I watch the ground, looking to the placing of my feet and letting my ears do most of my guarding against danger. They are sharper than my eyesight in any event--my eyes can fool me into perceiving danger where there is none, whereas my ears are better to be trusted. My nostrils flare, but I smell nothing to worry me, and nothing to tempt me, either, neither grass to tear nor water to nuzzle. My ears and nose are very fine sentinels. My skin, too, is a reliable guide, for it prickles and shudders almost of itself when the scent of danger is on the air, sometimes before I even notice the scent itself and catalogue it as worrisome.

Thus it is that I nearly run over my Sam, who stops before me without a word. There is a soft exclamation of dismay from one of the young cousins, and I feel Master’s legs tighten on my sides as he raises his head.

The Man gazes before us, his head high, shoulders set and determined, but I heard the sigh he suppressed just now.

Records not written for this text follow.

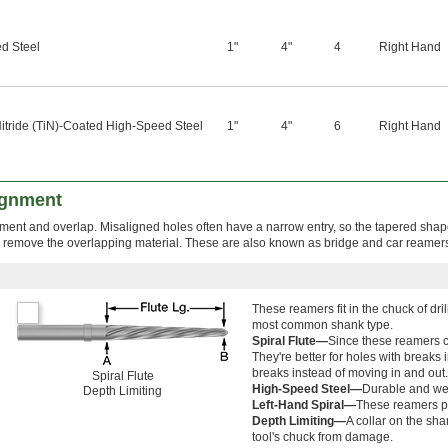
d Steel
1"
4"
4
Right Hand
itride (TiN)-Coated High-Speed Steel
1"
4"
6
Right Hand
ignment
nment and overlap. Misaligned holes often have a narrow entry, so the tapered shape
o remove the overlapping material. These are also known as bridge and car reamer
These reamers fit in the chuck of dr
most common shank type.
Spiral Flute—
Since these reamers cl
They're better for holes with breaks
breaks instead of moving in and out.
Spiral Flute
High-Speed Steel—
Durable and wea
Depth Limiting
Left-Hand Spiral—
These reamers pu
Depth Limiting—
A collar on the sh
tool's chuck from damage.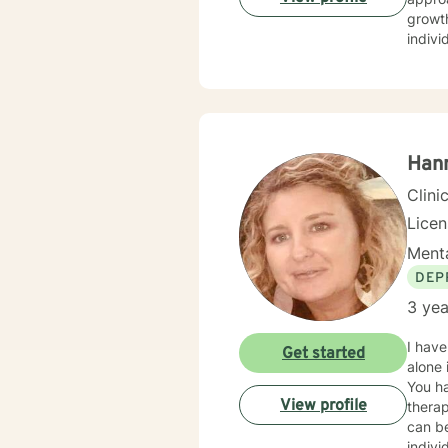
growth. My therapeutic work centers on supporting young adults, militar
indivi
Guilt
unders
family dy
affirm
move 
and pr
Han
Clini
Lice
Menta
DEP
3 yea
I have
Get started
alone 
You ha
View profile
therap
can be
indivi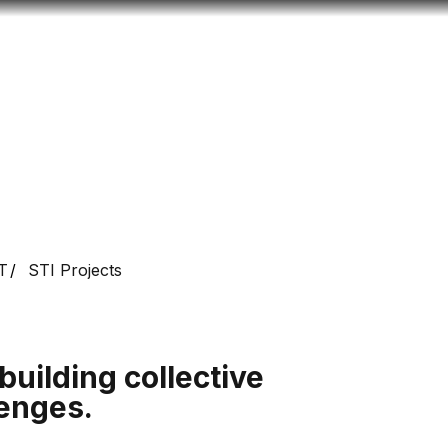
Look
ation for you
Search
Menu
for
T
STI Projects
building collective
lenges.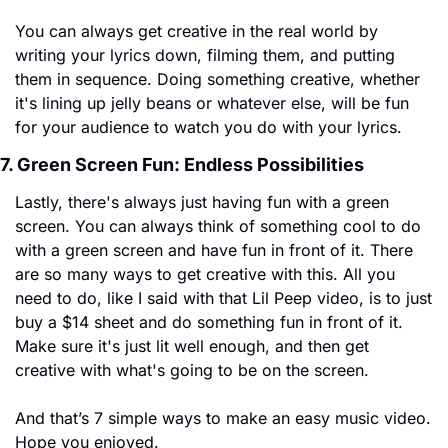
You can always get creative in the real world by 
writing your lyrics down, filming them, and putting 
them in sequence. Doing something creative, whether 
it's lining up jelly beans or whatever else, will be fun 
for your audience to watch you do with your lyrics.
7. Green Screen Fun: Endless Possibilities
Lastly, there's always just having fun with a green 
screen. You can always think of something cool to do 
with a green screen and have fun in front of it. There 
are so many ways to get creative with this. All you 
need to do, like I said with that Lil Peep video, is to just 
buy a $14 sheet and do something fun in front of it. 
Make sure it's just lit well enough, and then get 
creative with what's going to be on the screen.
And that’s 7 simple ways to make an easy music video. 
Hope you enjoyed.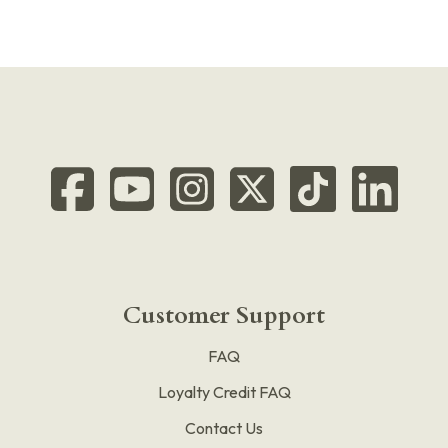
Customer Support
FAQ
Loyalty Credit FAQ
Contact Us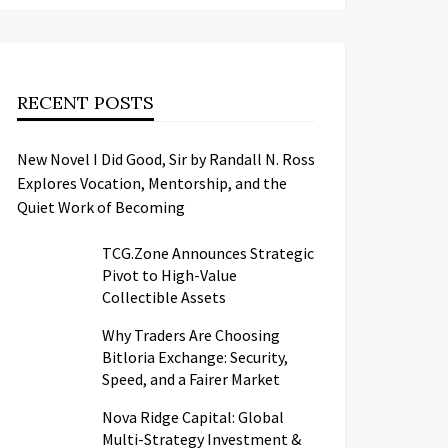
RECENT POSTS
New Novel I Did Good, Sir by Randall N. Ross
Explores Vocation, Mentorship, and the
Quiet Work of Becoming
TCG.Zone Announces Strategic
Pivot to High-Value
Collectible Assets
Why Traders Are Choosing
Bitloria Exchange: Security,
Speed, and a Fairer Market
Nova Ridge Capital: Global
Multi-Strategy Investment &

The valley has come to an end, it seems. Ahead of us is a high ridge, its dark edge against the sky broken into many bare points like the teeth in the bottom jaw of some great maw opening to devour us, gaping so wide that the teeth in the top part of that terrible mouth cannot be seen, only guessed at. We must go back--but it is late in the day, and darkness would take us before we once again reached the two hills that guard the entrance to this false valley.

‘Or we can climb over,’ Master says bravely from my back, and the others look to him in surprise.

He gives a short, forced laugh. ‘Would you turn back, when we’ve made such progress this day, and waste all your effort?’

‘But Frodo,’ not-so-merry says, plainly doubting. ‘I’m not sure that our young Took, even, can climb that slope, much less...’

‘I’m game,’ youngest says, shrugging his pack a little higher on his back and facing the hill with determination writ all over his face.

‘Good for you, Pip,’ Master says. ‘Well, Strider? What do you say?’

‘To go back would add another day to an already-long journey, and no guarantee that we’d find our way in any event, short of retracing our steps all the way back to the Road.’

‘But that would take days!’ my Sam protests, pulling the lead rope tighter in his consternation.

‘I don’t think we have days,’ Master says, so softly that I think only Samwise and the Ranger and myself, of course, hear him. ‘At least, I don’t think I do.’

***

A/N: Some text taken from “Flight to the Ford” from Fellowship of the Ring by J.R.R. Tolkien, and woven into the narrative.